**Your objective:** Look over the entries below. Report how many lines hold the word "three", and only that.

**Records:**

—————

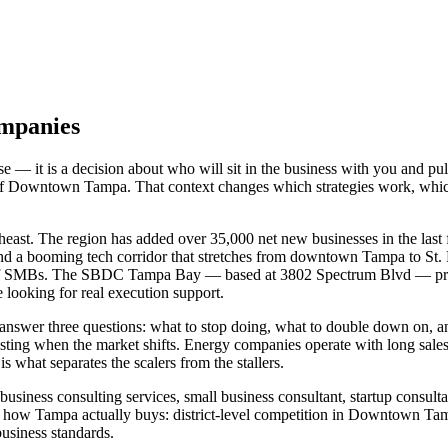
ompanies
— it is a decision about who will sit in the business with you and pul
es of Downtown Tampa. That context changes which strategies work, whi
ast. The region has added over 35,000 net new businesses in the last fi
d a booming tech corridor that stretches from downtown Tampa to St. Pe
ands of SMBs. The SBDC Tampa Bay — based at 3802 Spectrum Blvd — pr
e looking for real execution support.
 answer three questions: what to stop doing, what to double down on
ting when the market shifts. Energy companies operate with long sales 
 what separates the scalers from the stallers.
siness consulting services, small business consultant, startup consulta
how Tampa actually buys: district-level competition in Downtown Tamp
siness standards.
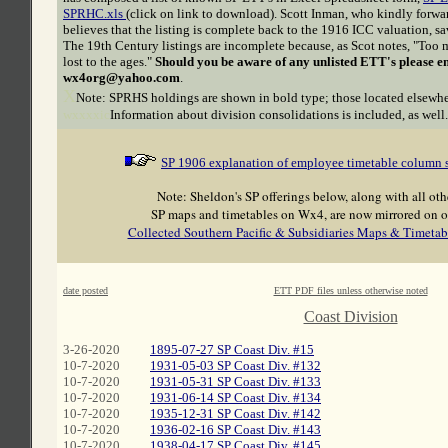
SPRHC.xls
(click on link to download). Scott Inman, who kindly forwa
believes that the listing is complete back to the 1916 ICC valuation, sa
The 19th Century listings are incomplete because, as Scot notes, "Too 
lost to the ages."
Should you be aware of any unlisted ETT's please e
wx4org@yahoo.com
.
X
Note: SPRHS holdings are shown in bold type; those located elsewher
wxxxxic
Information about division consolidations is included, as well.
SP 1906 explanation of employee timetable column
Note: Sheldon's SP offerings below, along with all oth
SP maps and timetables on Wx4, are now mirrored on o
Collected Southern Pacific & Subsidiaries Maps & Timetab
date posted
ETT PDF files unless otherwise noted
C
Coast Division
3-26-2020
1895-07-27 SP Coast Div. #15
10-7-2020
1931-05-03 SP Coast Div. #132
10-7-2020
1931-05-31 SP Coast Div. #133
10-7-2020
1931-06-14 SP Coast Div. #134
10-7-2020
1935-12-31 SP Coast Div. #142
10-7-2020
1936-02-16 SP Coast Div. #143
10-7-2020
1938-04-17 SP Coast Div. #145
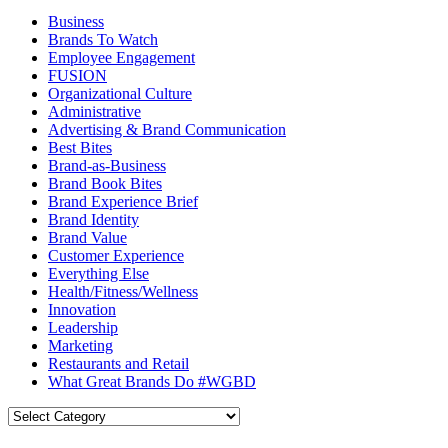
Business
Brands To Watch
Employee Engagement
FUSION
Organizational Culture
Administrative
Advertising & Brand Communication
Best Bites
Brand-as-Business
Brand Book Bites
Brand Experience Brief
Brand Identity
Brand Value
Customer Experience
Everything Else
Health/Fitness/Wellness
Innovation
Leadership
Marketing
Restaurants and Retail
What Great Brands Do #WGBD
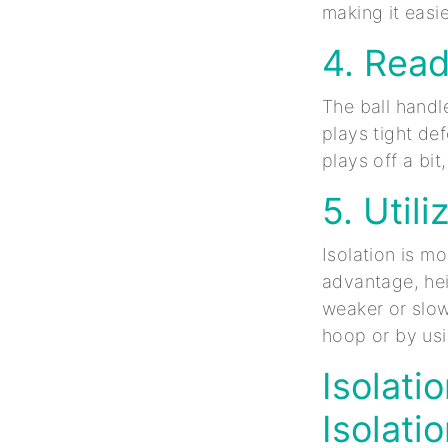
making it easie
4. Rea
The ball handl
plays tight de
plays off a bit
5. Util
Isolation is m
advantage, hei
weaker or slow
hoop or by usi
Isolati
Isolati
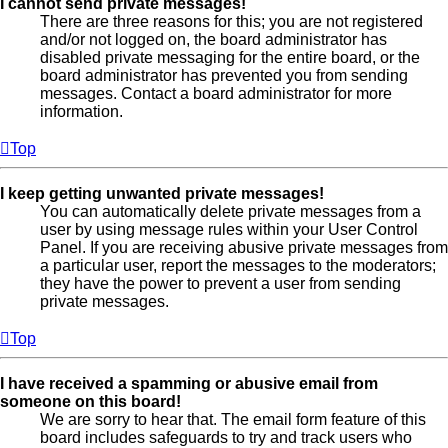
I cannot send private messages!
There are three reasons for this; you are not registered
and/or not logged on, the board administrator has
disabled private messaging for the entire board, or the
board administrator has prevented you from sending
messages. Contact a board administrator for more
information.
Top
I keep getting unwanted private messages!
You can automatically delete private messages from a
user by using message rules within your User Control
Panel. If you are receiving abusive private messages from
a particular user, report the messages to the moderators;
they have the power to prevent a user from sending
private messages.
Top
I have received a spamming or abusive email from
someone on this board!
We are sorry to hear that. The email form feature of this
board includes safeguards to try and track users who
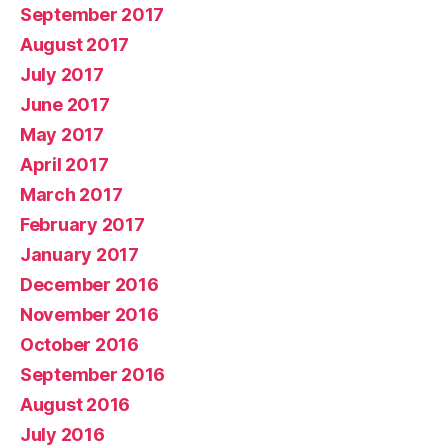
September 2017
August 2017
July 2017
June 2017
May 2017
April 2017
March 2017
February 2017
January 2017
December 2016
November 2016
October 2016
September 2016
August 2016
July 2016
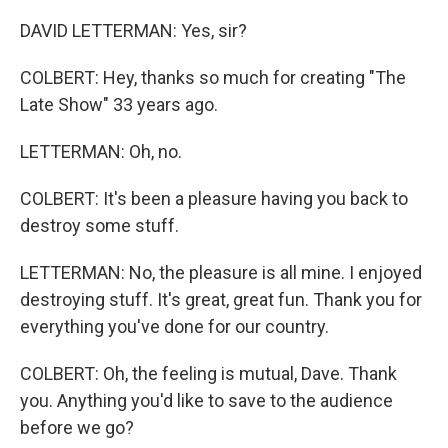
DAVID LETTERMAN: Yes, sir?
COLBERT: Hey, thanks so much for creating "The
Late Show" 33 years ago.
LETTERMAN: Oh, no.
COLBERT: It's been a pleasure having you back to
destroy some stuff.
LETTERMAN: No, the pleasure is all mine. I enjoyed
destroying stuff. It's great, great fun. Thank you for
everything you've done for our country.
COLBERT: Oh, the feeling is mutual, Dave. Thank
you. Anything you'd like to save to the audience
before we go?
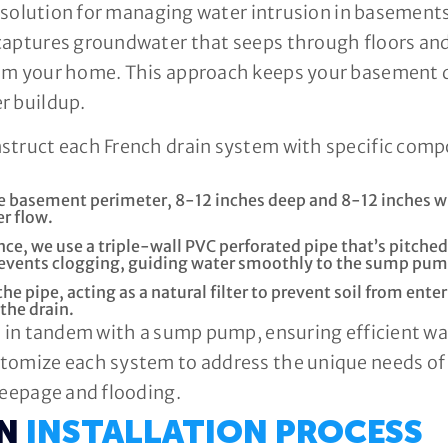
ve solution for managing water intrusion in basements
captures groundwater that seeps through floors and
rom your home. This approach keeps your basement 
r buildup.
nstruct each French drain system with specific co
he basement perimeter, 8-12 inches deep and 8-12 inches w
r flow.
ce, we use a triple-wall PVC perforated pipe that’s pitche
prevents clogging, guiding water smoothly to the sump pum
the pipe, acting as a natural filter to prevent soil from en
 the drain.
ks in tandem with a sump pump, ensuring efficient 
tomize each system to address the unique needs of
seepage and flooding.
IN
INSTALLATION PROCESS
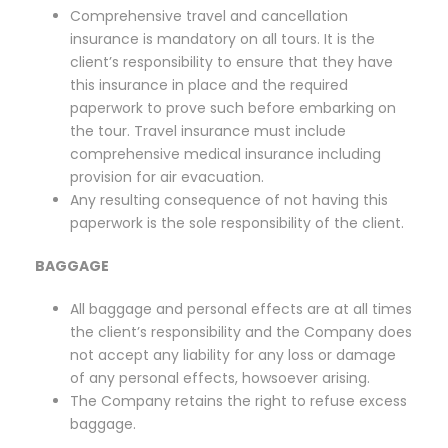
Comprehensive travel and cancellation
insurance is mandatory on all tours. It is the
client’s responsibility to ensure that they have
this insurance in place and the required
paperwork to prove such before embarking on
the tour. Travel insurance must include
comprehensive medical insurance including
provision for air evacuation.
Any resulting consequence of not having this
paperwork is the sole responsibility of the client.
BAGGAGE
All baggage and personal effects are at all times
the client’s responsibility and the Company does
not accept any liability for any loss or damage
of any personal effects, howsoever arising.
The Company retains the right to refuse excess
baggage.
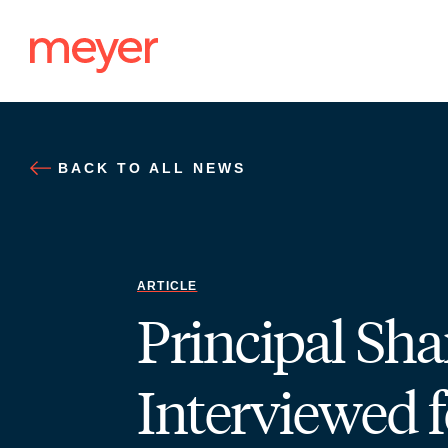
Skip
to
content
BACK TO ALL NEWS
ARTICLE
Principal S
Interviewed f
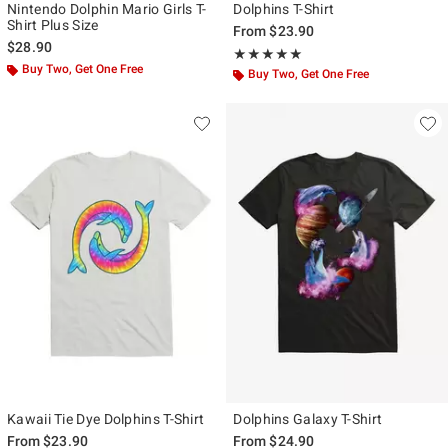
Nintendo Dolphin Mario Girls T-
Dolphins T-Shirt
Shirt Plus Size
From
$23.90
$28.90
Rating, 5 out of 5
★★★★★
★★★★★
Buy Two, Get One Free
Buy Two, Get One Free
Kawaii Tie Dye Dolphins T-Shirt
Dolphins Galaxy T-Shirt
From
$23.90
From
$24.90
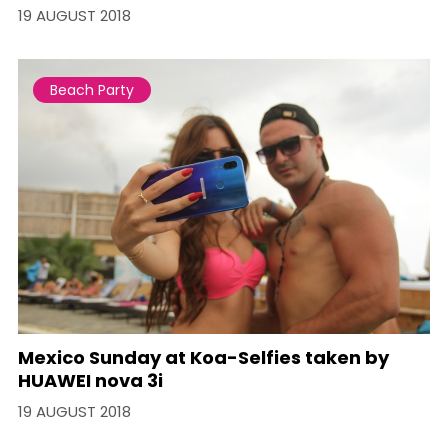
19 AUGUST 2018
Beach Party
Mexico Sunday at Koa-Selfies taken by
HUAWEI nova 3i
19 AUGUST 2018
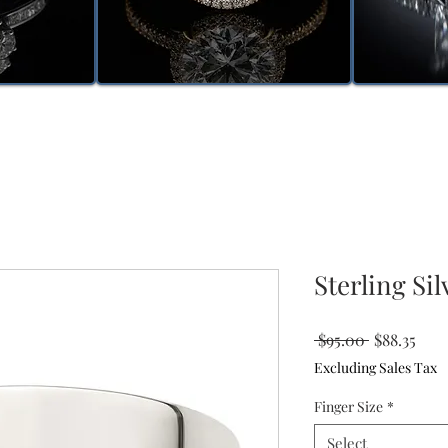
Sterling Si
Regular
Sale
 $95.00 
$88.35
Price
Pric
Excluding Sales Tax
Finger Size
*
Select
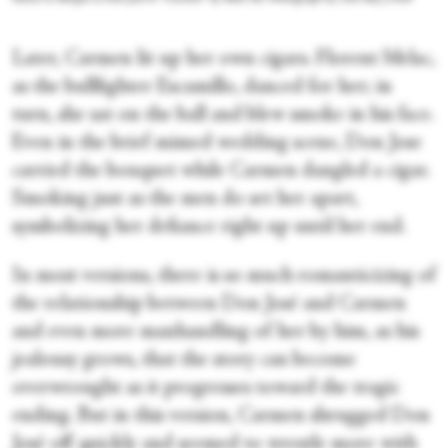
Later, Carmen lit up her own cigars. Florent Melac,
as the bullfighter Escamillo, danced for her; in
turn, she sat on the ball and blew smoke in his face.
Even in the brief mimed wedding scene, Don Jose
carried the bouquet while Carmen dangled a cigar.
Smoking just as the men do set her apart,
symbolizing her defiance right up until her end.
In most versions, there is so much romanticizing of
the relationship between Don José and Carmen
and even more manhandling of her by him, as his
jealousy grows, that the story can become
overwrought as it progresses toward the tragic
ending. But in this version, Carmen shrugged Don
José off quickly and seemed to wrestle more with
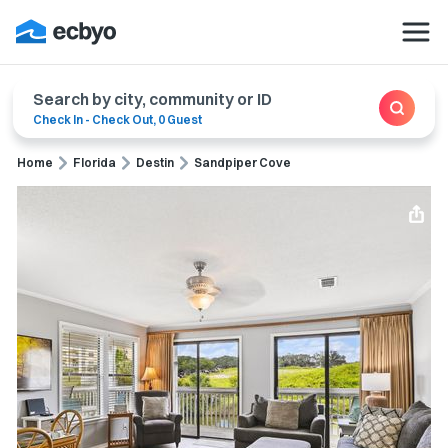
Search by city, community or ID
Check In
-
Check Out
,
0 Guest
Home
Florida
Destin
Sandpiper Cove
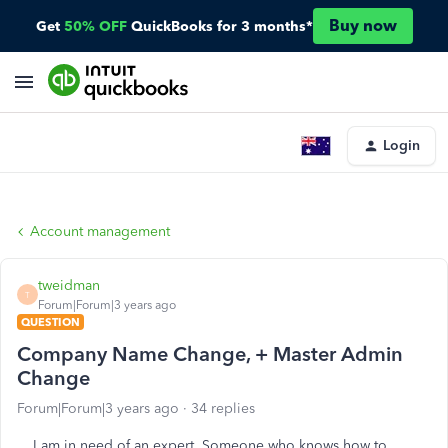
Buy now
Get
50% OFF
QuickBooks for 3 months*
Login
Account management
tweidman
T
Forum|Forum|3 years ago
QUESTION
Company Name Change, + Master Admin
Change
Forum|Forum|3 years ago
34 replies
I am in need of an expert. Someone who knows how to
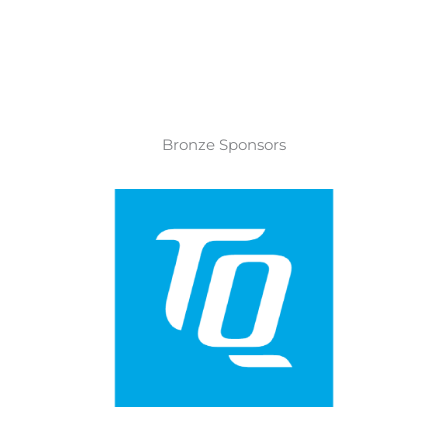
Bronze Sponsors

—————

**Output:** 2